3.8.3 Confidentiality. For avoidance of doubt, all negotiations pursuant to this Section shall be treated as confidential compromise and settlement negotiations. Nothing said or disclosed, nor any document produced, in the course of such negotiations which is not otherwise independently discoverable shall be disclosed to any third party nor offered or received as evidence or used for impeachment or for any other purpose in any current or future arbitration or litigation.
3.8.4 No Notice. In the event CareTree does not receive a Dispute Notice within such ten (10) day period, then the relevant invoice shall be deemed to be correct and shall be paid in full in accordance with the terms and conditions of this Agreement or the relevant SOW.
4.1 Term. This Agreement shall commence on the Effective Date and shall continue until terminated in accordance with the terms and conditions set forth herein.
4.2 SOW’s. The term of the SOW will commence on the date set forth in the SOW and continue thereafter as set forth in such SOW, unless otherwise terminated earlier in accordance with the terms of such SOW and/or this Agreement.
5.1 Termination for Breach. If a party materially breaches this Agreement and/or any SOW (the "Defaulting Party"), and the Defaulting Party does not cure such breach within thirty (30) calendar days after its receipt of written notice of material breach, the non-defaulting party may terminate this Agreement and/or any SOW upon written notice to the Defaulting Party. Termination of this Agreement and/or SOW will be without prejudice to any other rights and remedies that the non-defaulting party may have under this Agreement, the applicable SOW, at law and/or in equity.
5.3 Effect of Termination. In the event of termination, Client will pay all outstanding Fees, charges and expenses owed through the then-current term of this Agreement and/or the applicable SOW.
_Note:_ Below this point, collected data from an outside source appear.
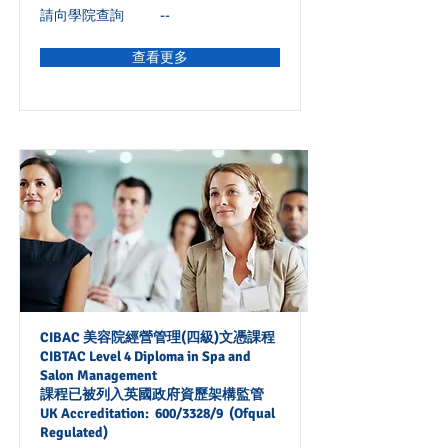
請向學院查詢
--
查看更多
CIBAC 美容院經營管理(四級)文憑課程
CIBTAC Level 4 Diploma in Spa and
Salon Management
課程已被列入英國政府資歷架構監管
UK Accreditation: 600/3328/9 (Ofqual
Regulated)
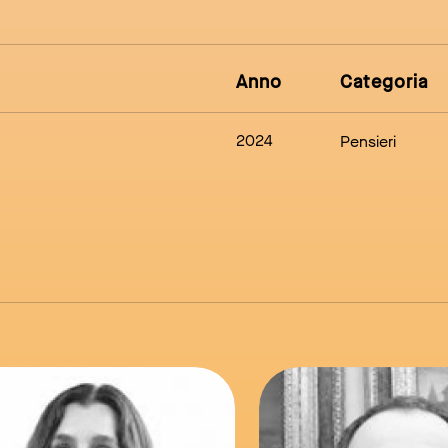
Anno
Categoria
2024
Pensieri
link to page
6.1 Business Associates Agreement. This Agreement is made pursuant to and incorporates herein by reference the terms and conditions of the Business Associates Agreement (“BAA”), https://web.caretree.me/baa. Client acknowledges and agrees it will abide by CareTree’s BAA, as may be changed from time to time by CareTree in its sole and absolute discretion, and which such then-current version shall be incorporated herein by reference. Unless otherwise noted and expressly agreed upon by both parties, the BAA shall supersede the MSA.
6.2 Confidential Information. During the term of this Agreement, the parties may have access to certain information that is not generally known to others including any and all information relating to the party and its business including without limitation: its business, legal, and operational practices, financial, technical, commercial, marketing, competitive advantage or other information concerning the business and affairs, partnerships and potential partnerships, business model, fee structures, employees, funding opportunities, metrics, know-how, systems, procedures and techniques that has been or may hereafter be provided or shown to the other party, regardless of the form of the communication and the terms and conditions of this Agreement ("Confidential Information"). The party disclosing Confidential Information shall be referred to herein as the “Disclosing Party” and the party receiving Confidential Information shall be referred to herein as the “Receiving Party.”
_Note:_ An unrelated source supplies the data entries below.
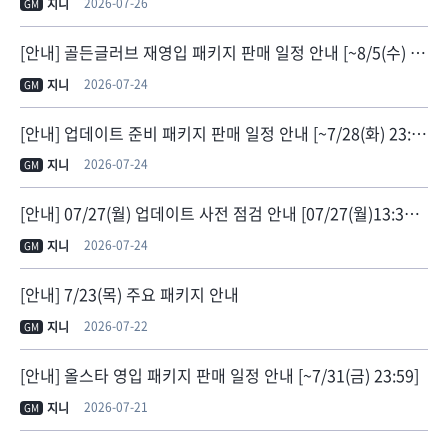
2026-07-26
지니
GM
[안내] 골든글러브 재영입 패키지 판매 일정 안내 [~8/5(수) 23:59]
2026-07-24
지니
GM
[안내] 업데이트 준비 패키지 판매 일정 안내 [~7/28(화) 23:59]
2026-07-24
지니
GM
[안내] 07/27(월) 업데이트 사전 점검 안내 [07/27(월)13:30 점검 종료]
2026-07-24
지니
GM
[안내] 7/23(목) 주요 패키지 안내
2026-07-22
지니
GM
[안내] 올스타 영입 패키지 판매 일정 안내 [~7/31(금) 23:59]
2026-07-21
지니
GM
6.3 Receiving Party. Receiving Party agrees not to use or disclose the Confidential Information, and may disclose the Confidential Information only as necessary and appropriate to perform its obligations hereunder and to receive the benefit of the Services in accordance with this Agreement to its officers, directors, employees, agents and subcontractors (and their employees) (“Representatives”) who have a need to know such Confidential Information solely in connection with this Agreement. The Receiving Party will cause such Representatives to comply with this Agreement and will assume full responsibility for any failure to comply with the terms of this Agreement. The Receiving Party will not transfer or disclose any Confidential Information to any third party without the Disclosing Party’s prior written consent and without such third party having a contractual obligation (consistent with this Article 6) to keep such Confidential Information confidential. The Receiving Party will not use any Confidential Information for any purpose other than to perform its obligations under this Agreement.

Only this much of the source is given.